Its not in Elizabeth Blackadder's style and there are large areas that have no drawing and are just space around the tree. However I developed some methods to represent the baubles which I'm reasonably happy with.
Cropped the big drawing fulfils the brief better so I drew a close up oversized view on A3 paper.
This looks quite a bit better scanned and reduced in size here than it does in real life. I think the problem is that in real life the baubles look ridiculously over-sized. There is an area of plain white paper at the top left hand side but I'm leaving it there as I think adds balance the busyness of the main image. Still aiming for a larger than life picture I used pastels on sugar paper.
It's very brightly coloured in a bland sort of way, but again looks better reduced in size. In the spirit of experimentation I broke the "rules" and added charcoal
I think the charcoal is just confusing but I'm still keen to get some darkness into the image so I had another go with pastels this time using black paper as my support.

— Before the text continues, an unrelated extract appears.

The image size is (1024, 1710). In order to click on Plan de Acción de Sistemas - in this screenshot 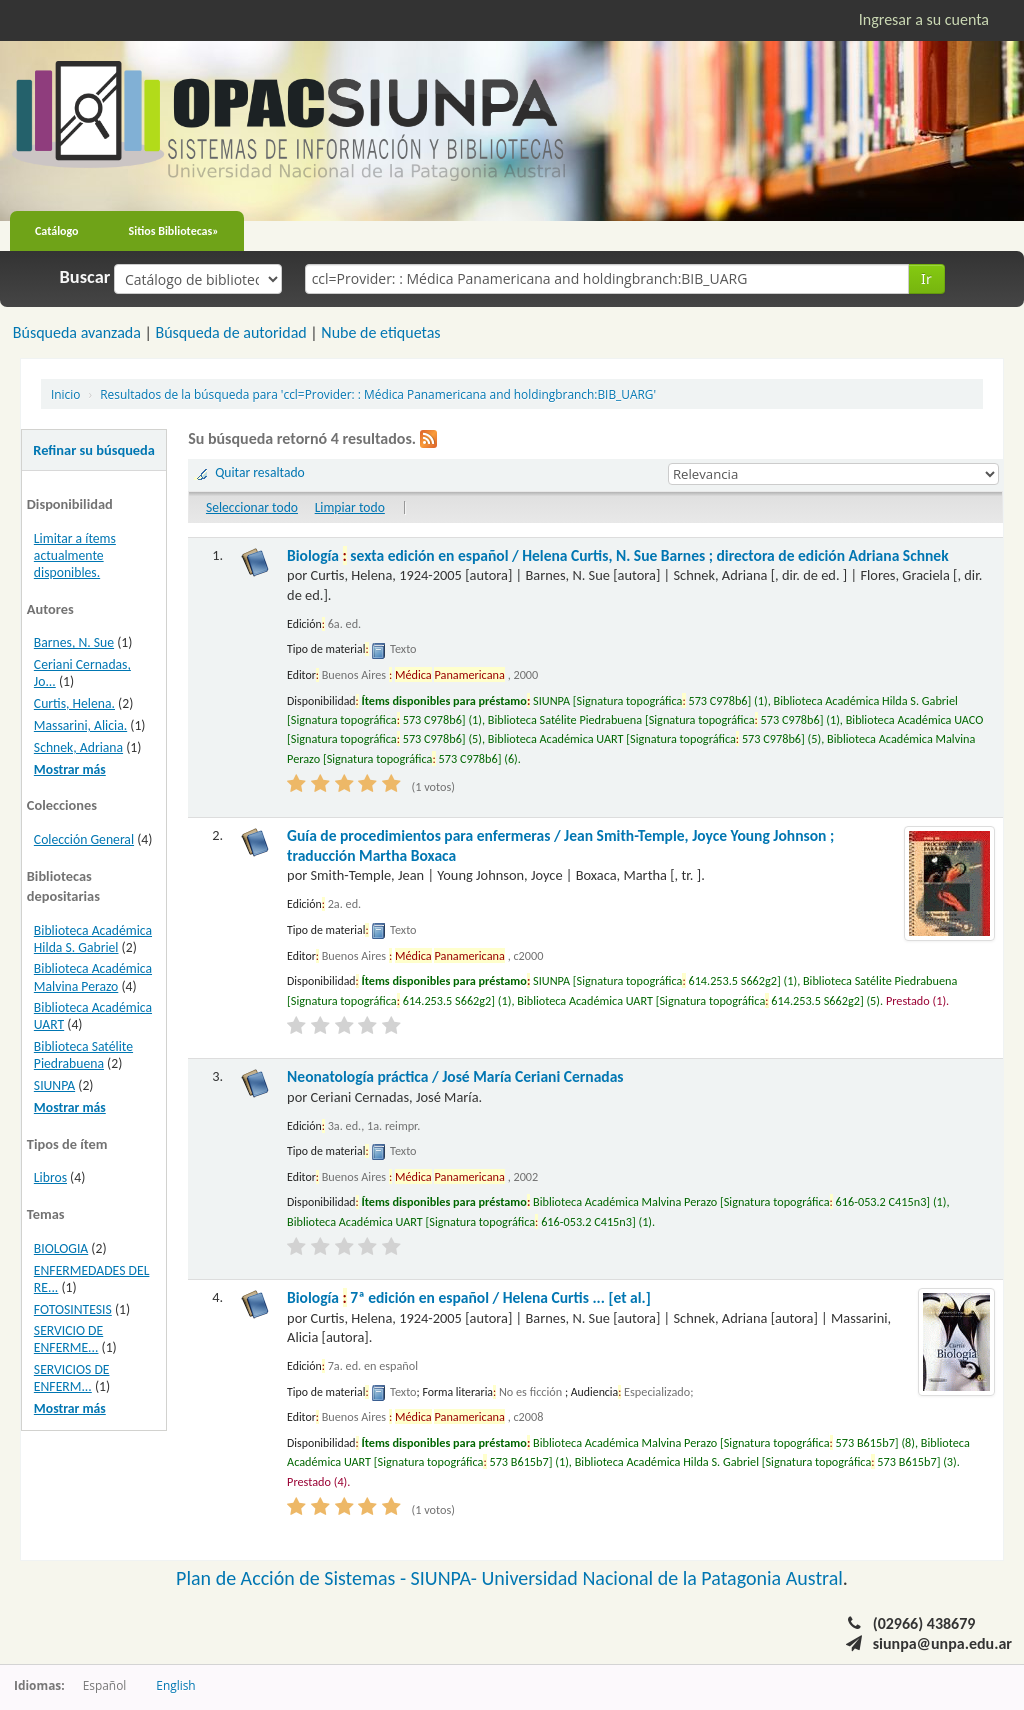, I will do `click(293, 1578)`.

The big bauble is actually made from mosaic mirrors but it has lost its solidity in this version. Other than that I like the depth from the black background. This black paper lacks tooth so if I worked from bottom to top I removed most of the pastel with my sleeve. I sprayed it liberally with fixative and had a go at editing.
I can see where I've fiddled and to me it's starting to loose the original freshness and look overworked.